To ANBOUND’s researchers, the changes in the international political and economic landscape signify things are shifting away from globalisation and into regionalisation and geopolitics. Going by ANBOUND’s earlier discussions on the "Crisis Triangle", in the future, be it economic or financial fields, we anticipate competition for market space to further intensify. Therefore, China's reopened financial system needs to focus on improving the financial market system, either by opening the financial market and capital opening or internationalising RMB.
China's financial market has been relatively closed off in the past. Not only are its market rules and legal systems inadequate, its financial institutions generally lack competitiveness as well. It’s not surprising to see investors lack professionalism, which results in a "blockage" within the currency transmission mechanism, on top of poor efficiency in financial resource allocation.
With that in mind, introducing specialised and highly competitive international institutions will have a "catfish effect" that enables local financial institutions’ to compete better, achieve market optimisation options, and improve the overall financial system. Furthermore, it enables foreign financial institutions to better serve Chinese enterprises and improves the efficiency in allocating financial resource too.
Up to this point, many institutions and researchers continue to confuse China’s financial opening-up with RMB internationalisation. In fact, looking at China’s history of financial reform and past opening-up(s), its financial opening has been an ongoing journey, yet it was never once in sync with the level of RMB internationalisation.
The RMB internalisation is more related to the changes in the exchange rate. When the RMB exchange rate saw a depreciation beginning 2015, it joined the SDR currency basket too. China and many other countries have signed currency swap agreements, though the offshore RMB is still shrinking. The situation has not changed with the opening-up of China’s bond and A-share market represented by the expansion of the Shanghai-Shenzhen-Hong Kong Stock Connect.
While foreign investment in China's financial market is still increasing, the overseas use of the RMB as a trading and investment tool has not changed significantly. Not long ago, Yi Gang, governor of the People's Bank of China, mentioned the internationalisation of the RMB is dependent on the market. The central bank's focus is to provide infrastructure, reduce restrictions on the use of RMB, while the market decides which currency to use.

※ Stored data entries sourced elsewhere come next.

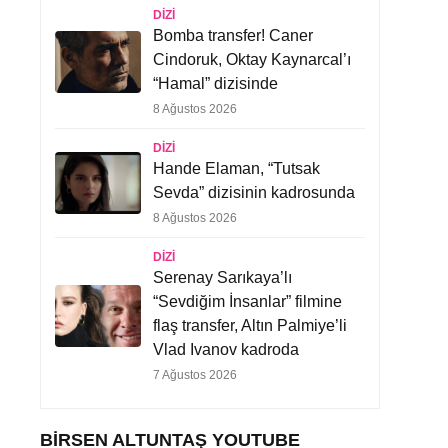
DIZI
Bomba transfer! Caner
Cindoruk, Oktay Kaynarcal’ı
“Hamal” dizisinde
8 Ağustos 2026
DIZI
Hande Elaman, “Tutsak
Sevda” dizisinin kadrosunda
8 Ağustos 2026
DIZI
Serenay Sarıkaya’lı
“Sevdiğim İnsanlar” filmine
flaş transfer, Altın Palmiye’li
Vlad Ivanov kadroda
7 Ağustos 2026
BIRSEN ALTUNTAŞ YOUTUBE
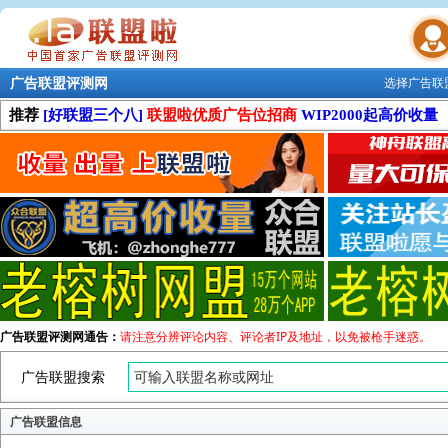
广告联盟评测网
选择广告联
联盟学院
推荐
[好联盟三个八]
联盟啦优质广告位招商
WIP2000起高价收量
广告联盟评测网通告：
请注意分辨评论内容、评论者IP及地址，以免被枪手迷惑。
广告联盟搜索
广告联盟信息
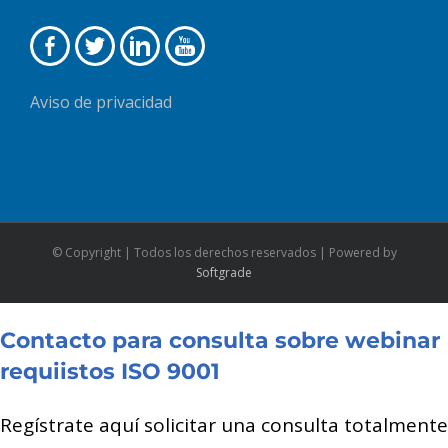
Aviso de privacidad
© Copyright
| Todos los derechos reservados | Powered by
Softgrade
Contacto para consulta sobre webinar
requiistos ISO 9001
Regístrate aquí solicitar una consulta totalmente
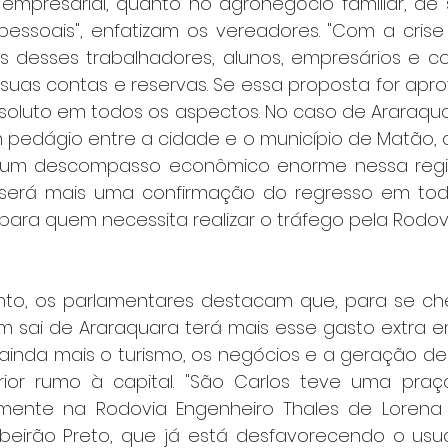
empresarial, quanto no agronegócio familiar, de s
rpessoais", enfatizam os vereadores. "Com a cris
os desses trabalhadores, alunos, empresários e co
 suas contas e reservas. Se essa proposta for apro
soluto em todos os aspectos. No caso de Araraquar
pedágio entre a cidade e o município de Matão, 
a um descompasso econômico enorme nessa região
será mais uma confirmação do regresso em todo
ara quem necessita realizar o tráfego pela Rodov
to, os parlamentares destacam que, para se che
m sai de Araraquara terá mais esse gasto extra e
ar ainda mais o turismo, os negócios e a geração d
rior rumo à capital. "São Carlos teve uma praç
mente na Rodovia Engenheiro Thales de Lorena P
Ribeirão Preto, que já está desfavorecendo o usuár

Therefore, the internationalisation of the RMB is closely related to China's geo-influence in the international economy and trade scene.
Given the current turmoil in the international financial market, adhering to the opening-up of the financial market through system construction and upgrading should be China’s focus in its financial opening-up, meaning the country should continuously deepen the capacity and improve its financial market‘s attractiveness.
Done well, it will attract the entry of international financial institutions, even with restricted capital flows; and international capital will to value the return on Chinese assets and risk diversification. That said, China needs to be cautious in opening up the capital account to avoid the impact of U.S. dollar capital. For a long time, the U.S. dollar has and will continue to occupy the top position in the international financial system.
China's capital liberalisation and RMB internationalisation need to be promoted gradually in the form of regional trade settlement and bilateral financial cooperation. This means that China should adopt the means of "geo-development”, as the outcome will depend on China's political and economic geo-influence.
Chan Kung is now ANBOUND Chief Researcher. Wei Hongxu is a researcher at ANBOUND Consulting, an independent think tank with headquarters in Beijing.